Qu’on soit d’accord avec lui ou pas, Edouard Philippe rassure. Sans doute parce qu’il est le seul aujourd’hui à ressembler à l’idée qu’on se fait d’un homme d’État. Alors que le risque de reconfinement après le 11 mai est bien réel, et que le président de la République n’est bon qu’à proférer des prophéties autoréalisatrices, lui garde la tête sur les épaules. Il a présenté hier le plan du gouvernement.


 

Je n’ai, à vrai dire, aucune sympathie idéologique pour Edouard Philippe mais ce que j’ai vu hier, c’est un homme d’État, c’est-à-dire un homme qui conjugue le réalisme et l’espérance, qui promet du sang et des larmes mais qui croit malgré tout en un pays qu’il est un des rares, au gouvernement, à connaître réellement.

Une étrange assemblée

Son visage était visiblement marqué.

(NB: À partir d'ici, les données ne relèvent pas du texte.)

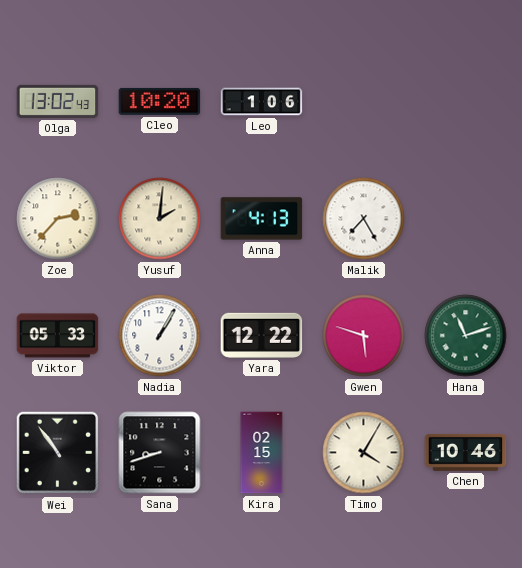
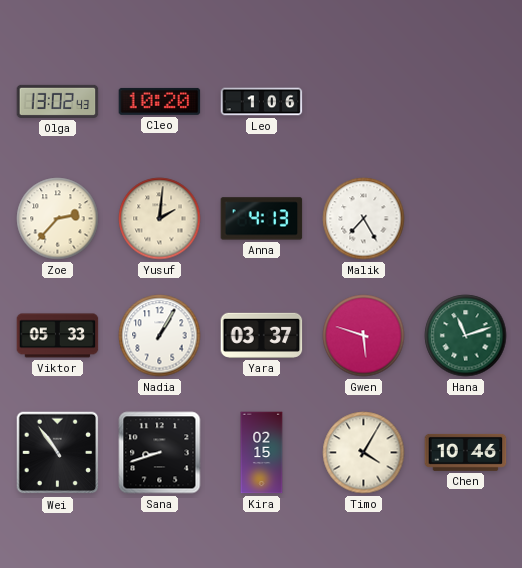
Yara: 12:22 -> 03:37
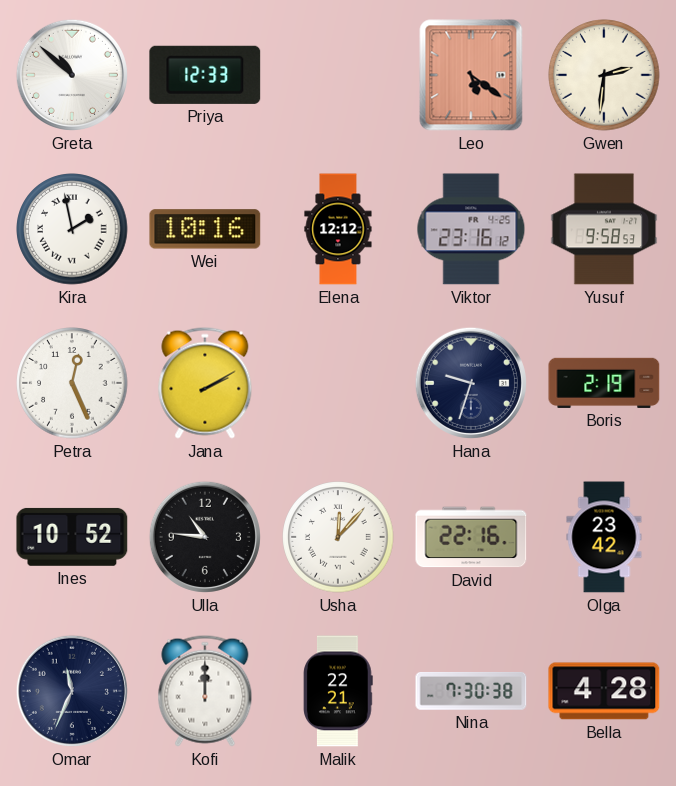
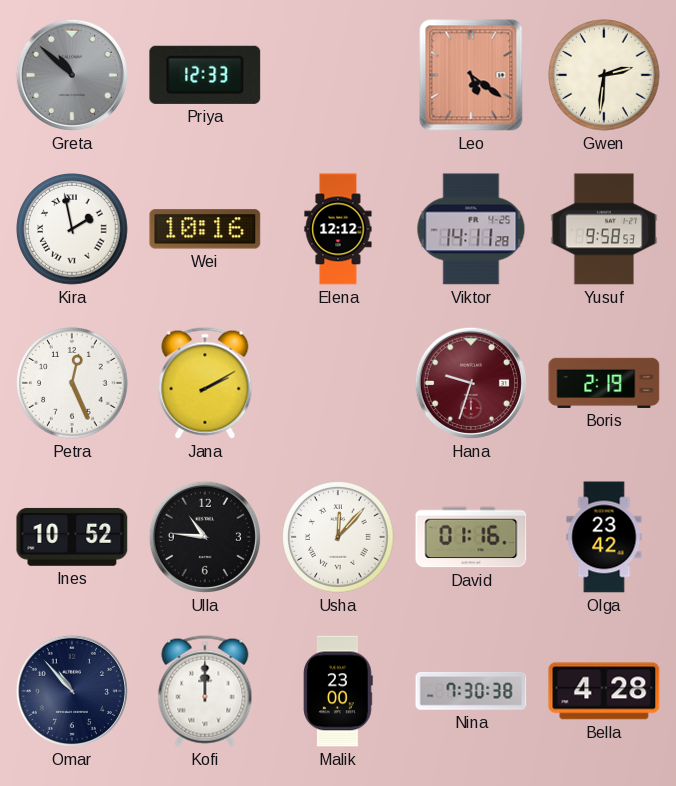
Greta dial: white -> grey
Viktor: 23:16 -> 14:11
Hana dial: navy -> burgundy
David: 22:16 -> 01:16
Omar: 11:34 -> 10:53
Malik: 22:21 -> 23:00
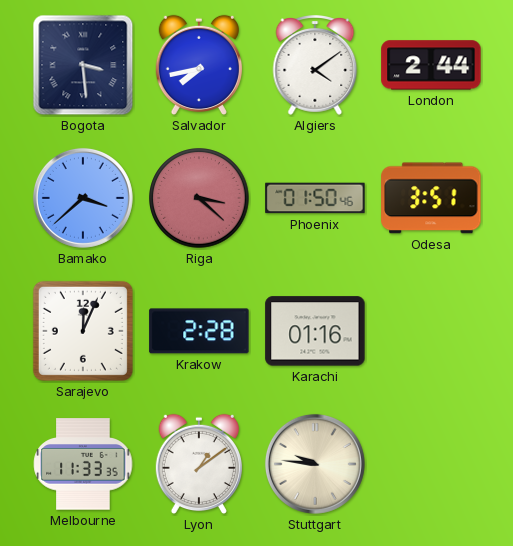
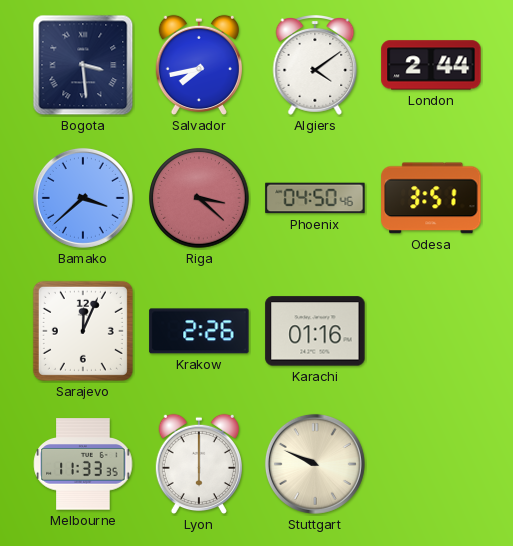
Phoenix: 01:50 -> 04:50
Krakow: 2:28 -> 2:26
Lyon: 1:09 -> 6:00
Stuttgart: 9:46 -> 9:49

Le fringant quadra libéral de 2017 avait le regard inquiet que tentait de démentir son discours volontariste. Dans cet hémicycle qui très symboliquement a été un des premiers clusters français de la pandémie, tout avait un air d’étrangeté, quelque chose de crépusculaire. Soixante-quinze députés dans une atmosphère de catacombe avec l’étrange et indispensable rituel de la désinfection de la tribune par les huissiers entre chaque prise de parole.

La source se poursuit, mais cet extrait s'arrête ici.